EXERCISE PROMPT:
The pictures are to be left out when the listing below is reproduced word for word.

MATERIAL PROVIDED:
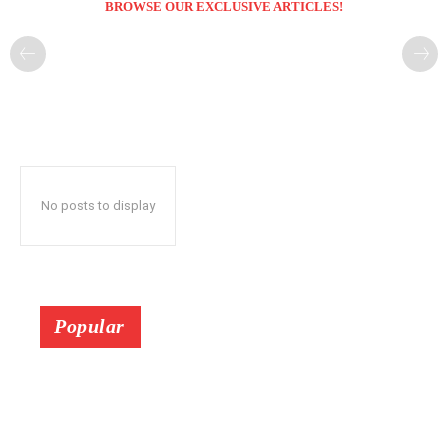
BROWSE OUR EXCLUSIVE ARTICLES!
No posts to display
Popular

EXPECTED ANSWER:
BROWSE OUR EXCLUSIVE ARTICLES!
No posts to display
Popular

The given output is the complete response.